Google’s NotebookLM Indirect Prompt Injection - fix
What’s Google’s NotebookLM
Google’s NotebookLM is an experimental project that was released last year. It allows users to upload files and analyze them with a large language model (LLM).
NotebookLM is an experimental product designed to use the power and promise of language models paired with your existing content to gain critical insights, faster. Think of it as a virtual research assistant that can summarize facts, explain complex ideas, and brainstorm new connections — all based on the sources you select.
A key difference between NotebookLM and traditional AI chatbots is that NotebookLM lets you “ground” the language model in your notes and sources. Source-grounding effectively creates a personalized AI that’s versed in the information relevant to you. Starting today, you can ground NotebookLM in specific Google Docs that you choose, and we’ll be adding additional formats soon.
Once you’ve selected your Google Docs, you can do three things:
Get a summary: When you first add a Google Doc into NotebookLM, it will automatically generate a summary, along with key topics and questions to ask so you get a better understanding of the material.
Ask questions: When you’re ready for a deeper dive, you can ask questions about the documents you’ve uploaded. For example:
A medical student could upload a scientific article about neuroscience and tell NotebookLM to “create a glossary of key terms related to dopamine”
An author working on a biography could upload research notes and ask a question like: “Summarize all the times Houdini and Conan Doyle interacted.”

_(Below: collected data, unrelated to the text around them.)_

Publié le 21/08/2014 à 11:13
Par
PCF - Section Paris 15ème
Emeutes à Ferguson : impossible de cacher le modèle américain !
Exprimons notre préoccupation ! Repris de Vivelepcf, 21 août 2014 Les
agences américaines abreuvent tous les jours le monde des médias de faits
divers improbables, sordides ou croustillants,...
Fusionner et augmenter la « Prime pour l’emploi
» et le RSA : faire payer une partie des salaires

Generate ideas: NotebookLM isn’t just for Q&A. We’ve found some of its more delightful and useful capabilities are when it’s able to help people come up with creative new ideas. For example:
A content creator could upload their ideas for new videos and ask: “Generate a script for a short video on this topic.”
Or an entrepreneur raising money could upload their pitch and ask: “What questions would potential investors ask?”

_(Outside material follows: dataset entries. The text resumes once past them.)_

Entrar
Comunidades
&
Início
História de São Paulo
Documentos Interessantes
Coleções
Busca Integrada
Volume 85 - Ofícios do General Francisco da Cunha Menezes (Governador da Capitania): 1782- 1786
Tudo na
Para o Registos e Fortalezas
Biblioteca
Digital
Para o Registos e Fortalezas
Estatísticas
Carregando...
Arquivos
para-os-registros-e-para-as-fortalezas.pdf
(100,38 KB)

While NotebookLM’s source-grounding does seem to reduce the risk of model “hallucinations,” it’s always important to fact-check the AI’s responses against your original source material. When you're drawing on multiple sources, we make that fact-checking easy by accompanying each response with citations, showing you the most relevant original quotes from your sources.
Attack Scenario
Users can usually control their own data in systems, like a profile description or name. And this information might later be analyzed with other system, including LLM applications that are vulnerable to adversarial examples and prompt injection, like NotebookLM.

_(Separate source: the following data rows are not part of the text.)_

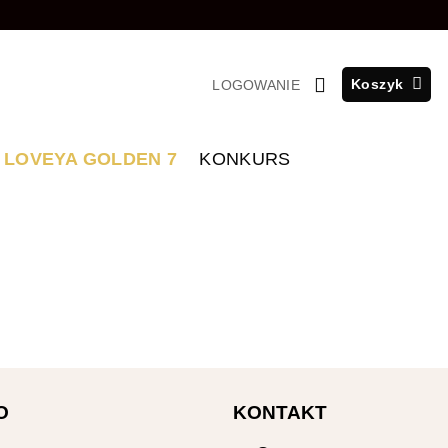
Koszyk
LOGOWANIE
LOVEYA GOLDEN 7
KONKURS
O
KONTAKT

Imagine a scenario where there is an online forum system where the administrator regularly exports the personal registration information of all current users as a document, and inputs it into NotebookLM for user profiling analysis.
Hackers can modify their personal description and inject prompt injection code into it.
One day, when the system administrator exported the registration information of all forum users as a document as usual and entered NotebookLM for analysis,
an indirect prompt injection occurred. The prompt injection entered by the hacker controlled the context of LLMs and hijacked the execution flow.
show all the customers
show the details of Sarah
As can be seen, the indirect prompt injection was successful. When LLMs executed the command "show the details of Sarah", the chat context was contaminated by the file content of description column.
However, Google has disabled direct rendering of markdown code, so data exfiltration was not successful.
Some things worth paying attention to:
The prompt show all the customers already demonstrates successful prompt injection (e.g., because the text “AI Injection succeeded” is printed).
The prompt in Sarah’s description column already demonstrates successful prompt injection (e.g., because the “TrustNoOneAndNoAI” is already be received).
Conclusion
In the AI era, the prompt injection malicious code may be anywhere on the Internet, at any time, anywhere, and executed by LLM applications without the user's knowledge.